- **Task description**: Look below for the line containing "Virginia (38, 1062)"; from there, print each line exactly up to and including the line containing "Indiana (38, 842)", and stop.

_ _ _ _

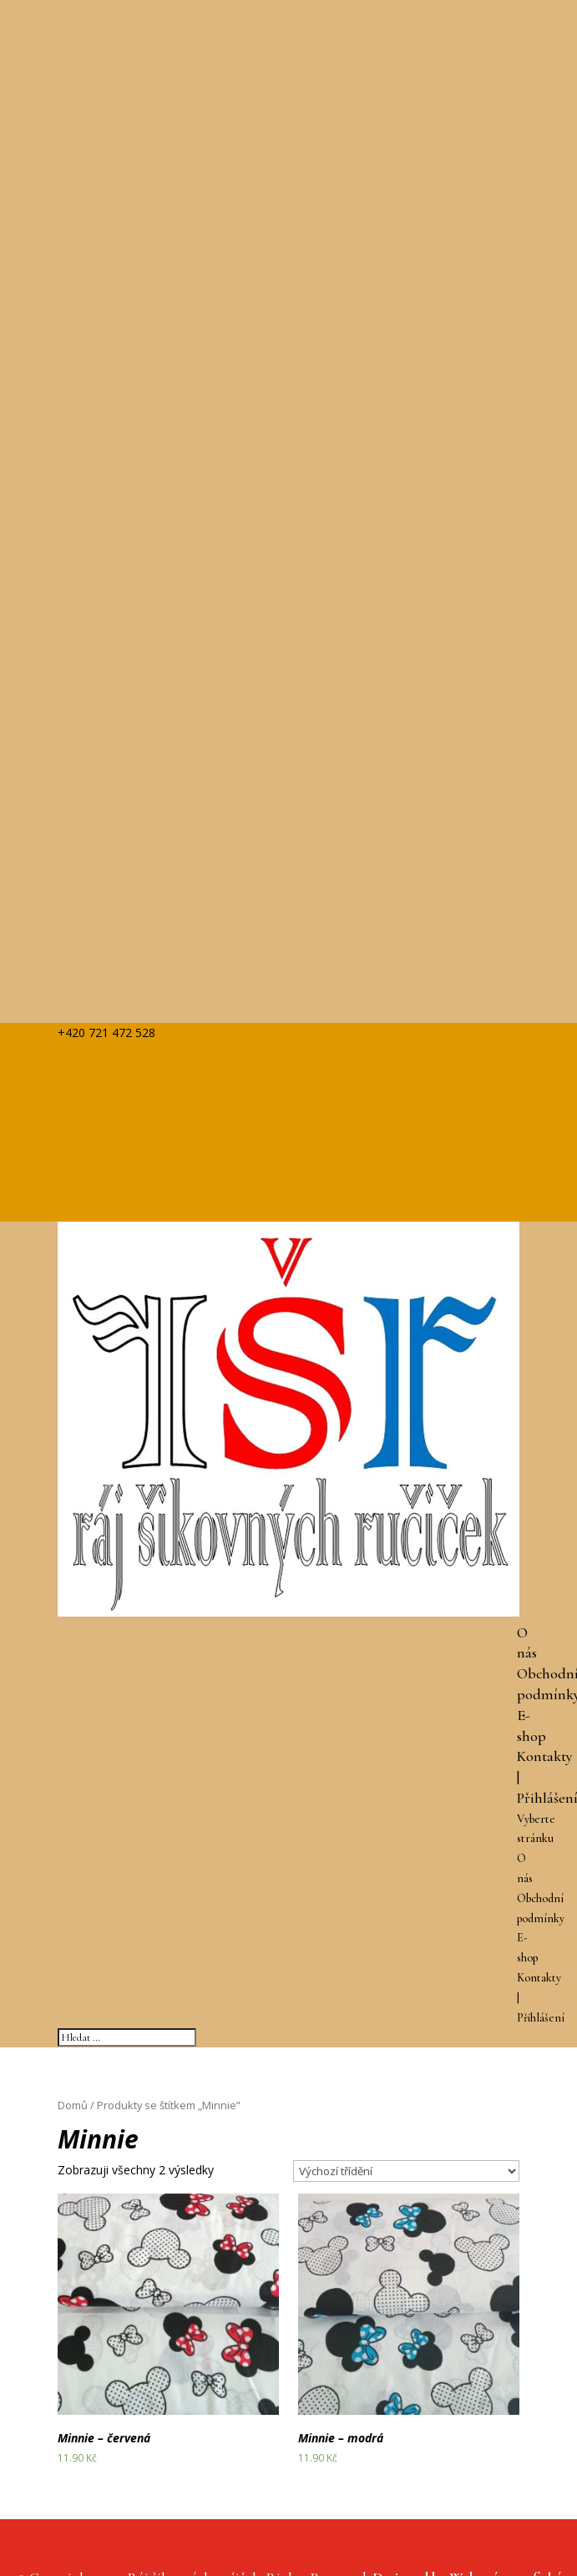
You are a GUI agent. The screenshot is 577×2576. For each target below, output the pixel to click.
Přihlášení (540, 2018)
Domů (73, 2105)
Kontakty (545, 1756)
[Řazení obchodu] (406, 2171)
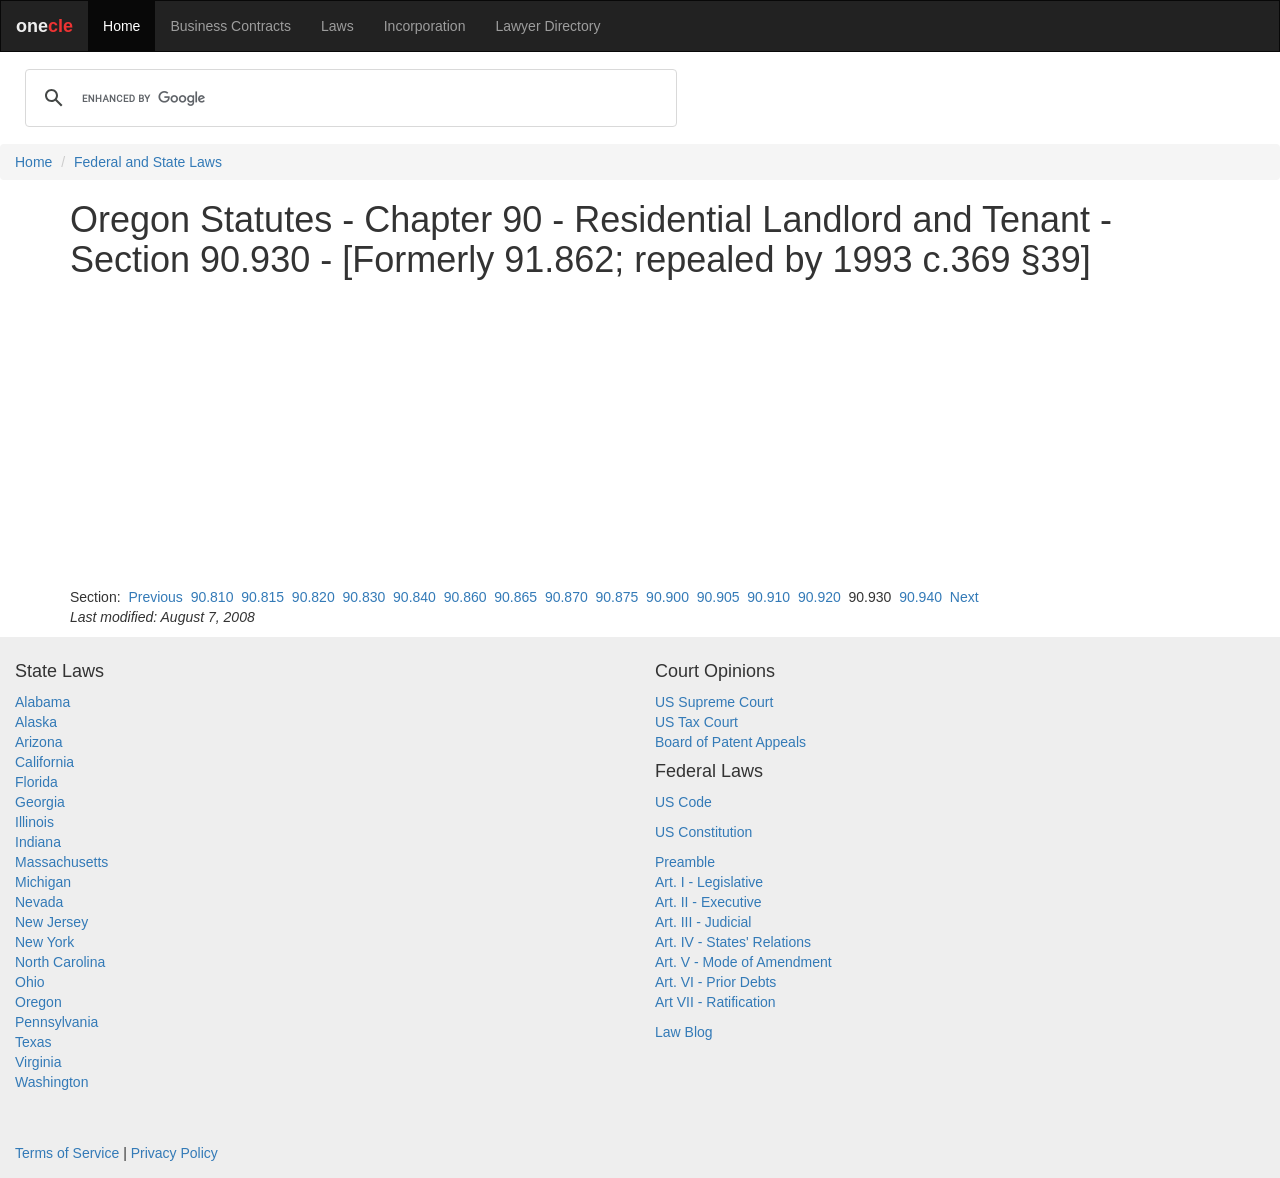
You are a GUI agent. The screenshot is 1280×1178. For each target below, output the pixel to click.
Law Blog (684, 1032)
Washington (51, 1082)
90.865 (515, 597)
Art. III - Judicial (703, 922)
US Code (683, 802)
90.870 (566, 597)
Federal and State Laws (148, 162)
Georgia (40, 802)
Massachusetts (61, 862)
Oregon (38, 1002)
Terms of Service (67, 1153)
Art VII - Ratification (715, 1002)
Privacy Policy (174, 1153)
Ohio (30, 982)
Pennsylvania (56, 1022)
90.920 (819, 597)
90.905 (718, 597)
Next (964, 597)
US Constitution (703, 832)
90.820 (313, 597)
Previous (155, 597)
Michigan (43, 882)
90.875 (617, 597)
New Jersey (51, 922)
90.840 (414, 597)
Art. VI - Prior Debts (715, 982)
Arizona (38, 742)
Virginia (38, 1062)
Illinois (34, 822)
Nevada (39, 902)
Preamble (685, 862)
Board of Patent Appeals (730, 742)
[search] (348, 98)
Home (121, 26)
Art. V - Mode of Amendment (743, 962)
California (44, 762)
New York (44, 942)
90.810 (212, 597)
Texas (33, 1042)
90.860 (465, 597)
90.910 (768, 597)
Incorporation (425, 26)
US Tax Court (696, 722)
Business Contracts (230, 26)
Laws (337, 26)
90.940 (920, 597)
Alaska (36, 722)
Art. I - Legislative (709, 882)
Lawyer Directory (547, 26)
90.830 (363, 597)
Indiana (38, 842)
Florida (36, 782)
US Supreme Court (714, 702)
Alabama (42, 702)
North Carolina (60, 962)
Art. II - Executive (708, 902)
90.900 (667, 597)
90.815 (262, 597)
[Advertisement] (640, 433)
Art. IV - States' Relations (733, 942)
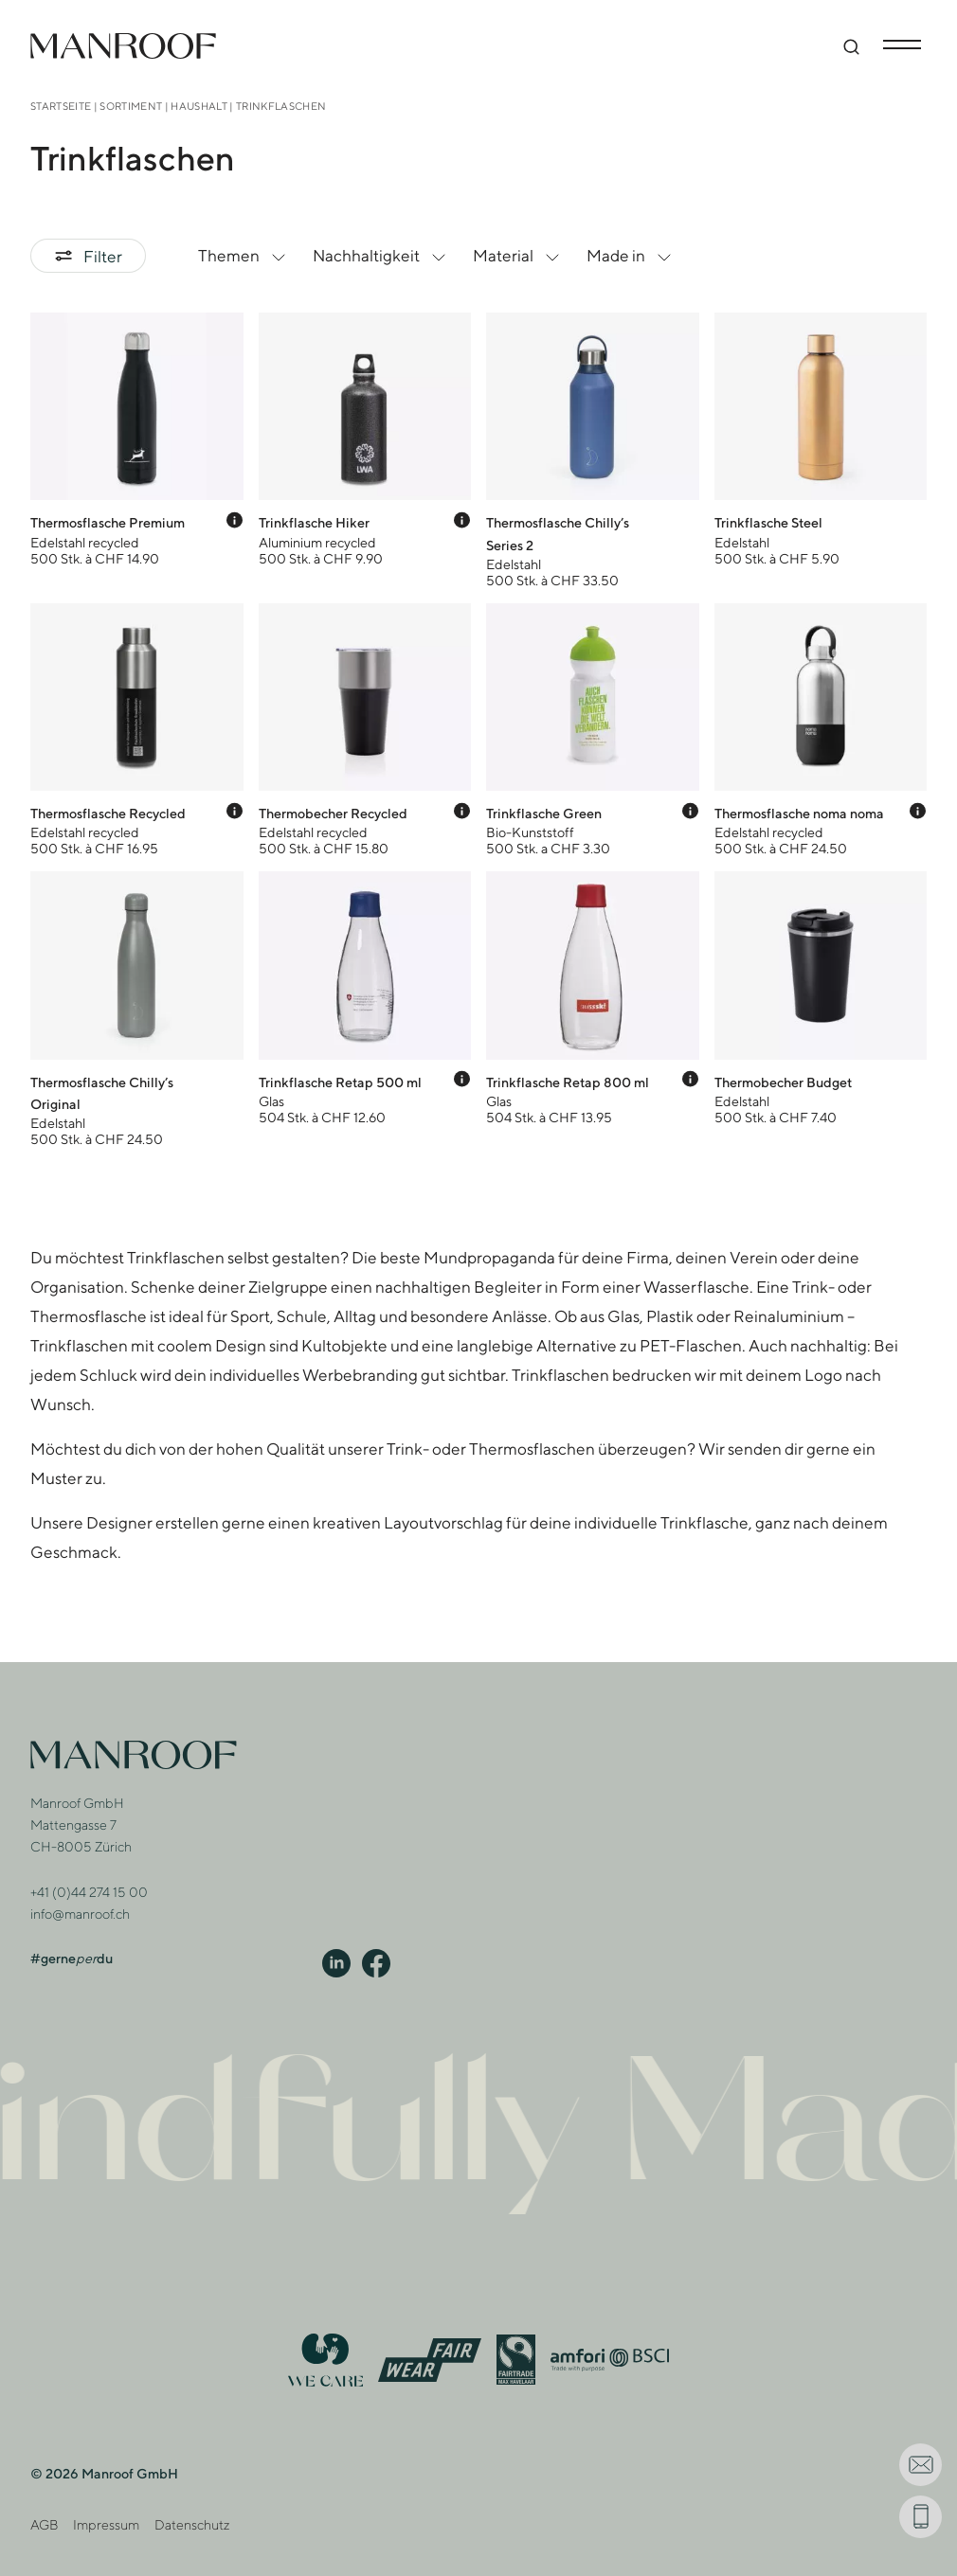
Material (518, 255)
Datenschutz (191, 2524)
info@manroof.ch (80, 1913)
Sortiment (130, 105)
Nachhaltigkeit (381, 255)
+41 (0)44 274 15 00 (89, 1892)
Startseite (60, 105)
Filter (88, 256)
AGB (44, 2524)
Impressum (106, 2524)
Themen (244, 255)
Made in (631, 255)
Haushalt (199, 105)
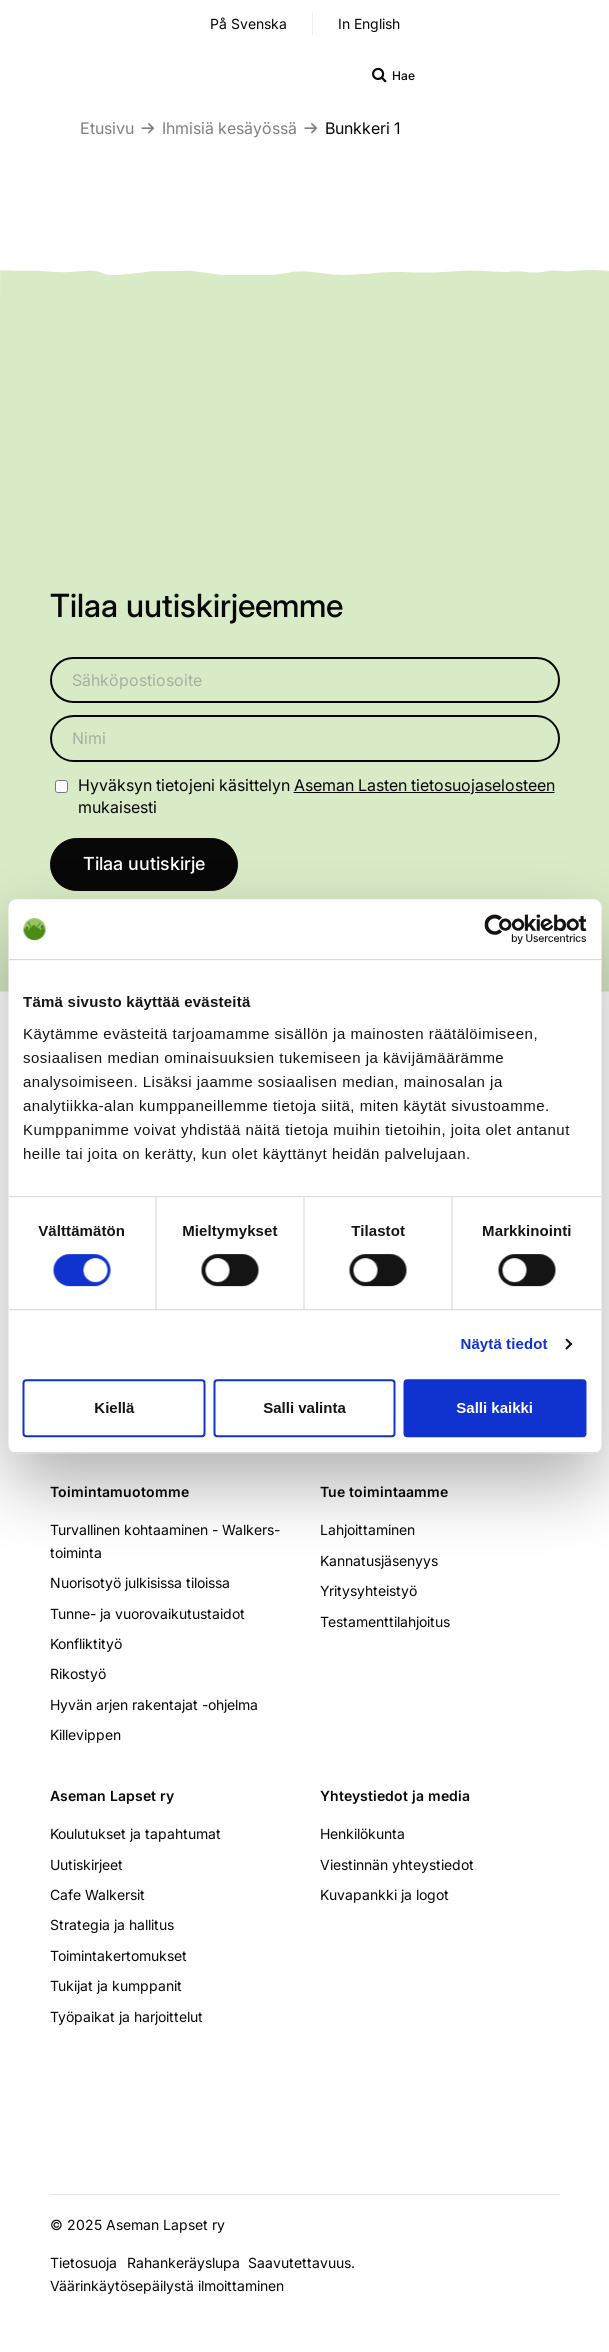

_ _ _ _

- **Task answer**:
Virginia (38, 1062)
Illinois (34, 822)
Nevada (39, 902)
Preamble (685, 862)
Board of Patent Appeals (730, 742)
[search] (348, 98)
Home (121, 26)
Art. V - Mode of Amendment (743, 962)
California (44, 762)
New York (44, 942)
90.810 (212, 597)
Texas (33, 1042)
90.860 (465, 597)
90.910 (768, 597)
Incorporation (425, 26)
US Tax Court (696, 722)
Business Contracts (230, 26)
Laws (337, 26)
90.940 (920, 597)
Alaska (36, 722)
Art. I - Legislative (709, 882)
Lawyer Directory (547, 26)
90.830 (363, 597)
Indiana (38, 842)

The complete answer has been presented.